Por la tarde cojo a Anouk y nos vamos de paseo hasta Les Marauds. El campamento de los forasteros itinerantes tiene un aire alegre bajo el sol, con la ropa tendida aleteando en las cuerdas que van de una barca a otra y los cristales y la pintura relucientes. Vi a Armande sentada en una mecedora en el jardín cubierto que tiene delante de su casa. Contemplaba el río. Roux y Ahmed estaban encaramados en el tejado de su casa, de inclinación muy pronunciada, ocupados en reparar las tejas de pizarra desprendidas. Observé que han repuesto las franjas y aleros carcomidos y los han repintado de un color amarillo intenso. Saludé con un gesto a los dos hombres y me senté junto a la pared del jardín, cerca de Armande, mientras Anouk huía corriendo hacia la orilla del río para reunirse con sus amigos de la noche anterior.

La anciana llevaba un sombrero de paja de ala ancha, debajo del cual se distinguía su rostro cansado y abotargado. Tenía sobre el regazo una labor de tapicería, abandonada con desgana. Me dirigió una escueta inclinación de cabeza pero no pronunció palabra. La mecedora, instalada en un sendero del jardín, se movía casi imperceptiblemente y emitía un crujido: tic, tic, tic, tic. Debajo de ella se acurrucaba el gato.

– Esta mañana ha venido a verme Caro.
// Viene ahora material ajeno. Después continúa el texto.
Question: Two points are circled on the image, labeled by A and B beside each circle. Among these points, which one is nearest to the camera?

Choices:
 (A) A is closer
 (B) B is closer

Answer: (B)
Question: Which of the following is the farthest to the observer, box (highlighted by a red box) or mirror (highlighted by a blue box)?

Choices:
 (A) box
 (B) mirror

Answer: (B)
Supongo que debería sentirme honrada -dijo haciendo un movimiento de irritación.

Siguió meciéndose: tic, tic, tic, tic.

– ¿Quién se habrá figurado que es? -exclamó de pronto-. ¿María Antonieta? -se enfurruñó al tiempo que la mecedora iba acelerándose por momentos-. Está empeñada en decirme qué tengo que hacer y qué no tengo que hacer. Y en que me vea su médico… -Armande se interrumpe para clavar en mí su penetrante mirada de pájaro-. ¡Chismosa entrometida! Siempre ha sido así, ¿sabe usted? Siempre andaba contando cuentos a su padre -soltó una carcajada que sonó como un ladrido-. Bueno, en cualquier caso, esos aires no los ha sacado de mí. Eso se lo puedo asegurar. Yo nunca he necesitado a ningún médico ni a ningún cura para que me dijera qué tengo que pensar.